We routinely hear board directors, CEOs, and CFOs of publicly-listed corporations refer to shareholders as owners of the corporation. Under this thinking, it is natural to conclude that the board’s duty is to its shareholders. Contrary to this popular belief, however, a board’s real duty is to the interests of the corporation itself.
As one of us responded in a recent interview with John Authers of the Financial Times, “The shareholders don’t actually own the corporation. They own shares in the corporation. The corporation owns itself.”
Clarifying this common misunderstanding about the ownership of modern corporations is a central point of our new paper, Materiality in Corporate Governance: The Statement of Significant Audiences and Materiality. Aiming to improve corporations’ public disclosures, we argue that the board should publish an annual statement in which it identifies the significant audiences for the corporation’s vitality and long-term success. This clearly includes shareholders, but it could include other stakeholders, such as employees. This is simply about transparency in the purpose the board sees for the corporation.
Citing the work of Adolf A. Berle and Gardiner Means, whose 1932 book The Modern Corporation and Private Property has been lauded as the most important business book of all time, our paper unveils new research on the legal framework underpinning fiduciary duty around the world. In the two dozen countries analyzed so far, the principles of limited liability, separate corporate personhood, and the primacy of directors’ duty to the corporation are universal.

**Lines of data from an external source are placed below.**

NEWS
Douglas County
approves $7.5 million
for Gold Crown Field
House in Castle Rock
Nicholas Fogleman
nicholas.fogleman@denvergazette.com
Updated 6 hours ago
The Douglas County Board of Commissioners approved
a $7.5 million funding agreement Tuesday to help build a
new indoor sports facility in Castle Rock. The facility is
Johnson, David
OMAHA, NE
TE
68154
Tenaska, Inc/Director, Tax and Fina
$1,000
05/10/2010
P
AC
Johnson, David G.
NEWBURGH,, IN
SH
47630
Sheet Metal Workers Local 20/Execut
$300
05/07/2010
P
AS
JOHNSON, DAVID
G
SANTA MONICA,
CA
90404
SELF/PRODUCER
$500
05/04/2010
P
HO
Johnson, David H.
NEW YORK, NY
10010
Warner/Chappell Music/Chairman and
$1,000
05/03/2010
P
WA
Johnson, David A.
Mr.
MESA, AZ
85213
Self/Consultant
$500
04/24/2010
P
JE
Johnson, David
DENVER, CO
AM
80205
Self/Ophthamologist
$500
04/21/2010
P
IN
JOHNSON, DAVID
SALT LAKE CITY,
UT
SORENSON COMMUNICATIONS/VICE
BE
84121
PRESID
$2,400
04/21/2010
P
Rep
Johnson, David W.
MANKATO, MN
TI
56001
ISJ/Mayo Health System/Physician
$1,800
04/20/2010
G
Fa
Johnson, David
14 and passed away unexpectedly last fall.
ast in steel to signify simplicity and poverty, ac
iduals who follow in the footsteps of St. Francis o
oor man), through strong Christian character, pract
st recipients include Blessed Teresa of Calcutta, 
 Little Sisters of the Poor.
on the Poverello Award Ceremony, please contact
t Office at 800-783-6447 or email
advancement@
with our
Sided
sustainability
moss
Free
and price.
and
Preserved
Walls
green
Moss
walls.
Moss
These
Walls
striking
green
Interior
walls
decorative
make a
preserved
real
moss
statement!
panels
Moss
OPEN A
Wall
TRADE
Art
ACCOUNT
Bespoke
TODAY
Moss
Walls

From Russia to China to Brazil to India to the United Kingdom, the notion of directors’ duty to shareholders is always separate from, and never superior to, directors’ duty to the corporation as a separate legal “person.” Even in the United States, a director’s duty to shareholders is at best co-equal with, but not above, the duty to the potentially immortal corporate person.

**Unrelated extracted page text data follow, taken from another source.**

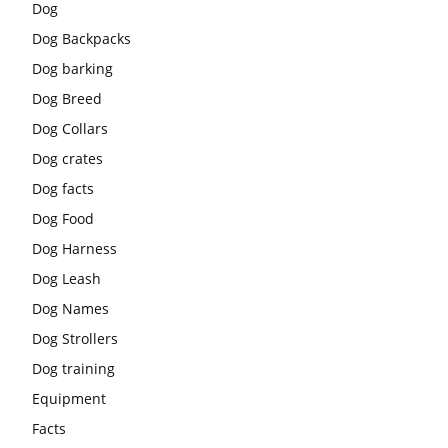
Dog
Dog Backpacks
Dog barking
Dog Breed
Dog Collars
Dog crates
Dog facts
Dog Food
Dog Harness
Dog Leash
Dog Names
Dog Strollers
Dog training
Equipment
Facts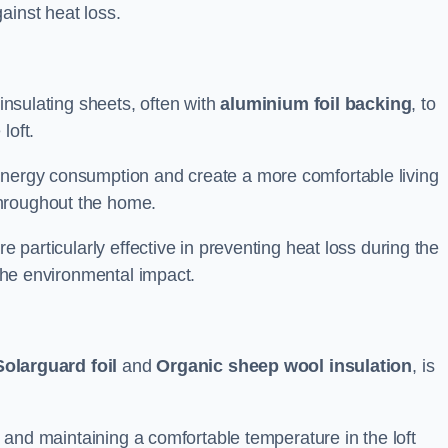
ainst heat loss.
 insulating sheets, often with
aluminium foil backing
, to
loft.
energy consumption and create a more comfortable living
throughout the home.
re particularly effective in preventing heat loss during the
 the environmental impact.
Solarguard foil
and
Organic sheep wool insulation
, is
ss and maintaining a comfortable temperature in the loft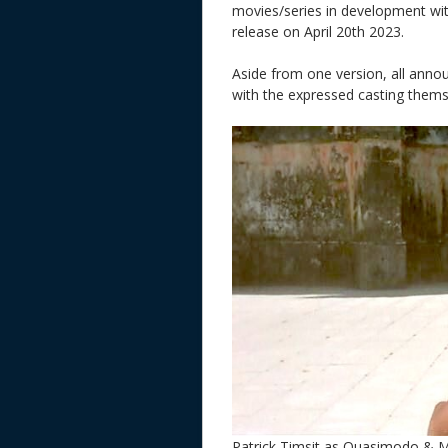
movies/series in development wi
release on April 20th 2023.
Aside from one version, all anno
with the expressed casting them
Patrick Timsit as Quasimodo & M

Shareholders own a tradable set of rights: to vote, to claim residual assets, and to receive the wages of capital. These rights are free from the burdens of ownership. Shareholders thus become temporary, while the corporation is permanent—controlled not by shareholders, but by the board of directors.
Under a legal doctrine known as the business judgment rule, directors can take into account the interests of other stakeholders if they are in the best interest of the corporation. In our paper, we aim to broaden the understanding of directors’ fiduciary duty and to provide directors with a new concept to narrow and focus their judgment, by asking first “Material to whom?” in their responsibility to define materiality for reporting and strategy. We call this the Statement of Significant Audiences and Materiality, or simply The Statement.
No matter how big the corporation, it has limited resources. Thus, the board has a responsibility to determine which audiences can help the corporation to create value over the short, medium, and long term. These audiences will be privileged for resource allocation purposes, and they will determine what the company deems to be material for reporting purposes. If the board decides, for example, that only short-term shareholders matter, then only short-term financial results are material. But if employees are also a significant audience, then human capital issues become material as well.
The Statement, a simple one-page annual declaration by the board, is values-neutral. The board can decide which, if any, environmental, social, and governance issues are material. All we are asking for is transparency about the board’s view of the role of its corporation in society.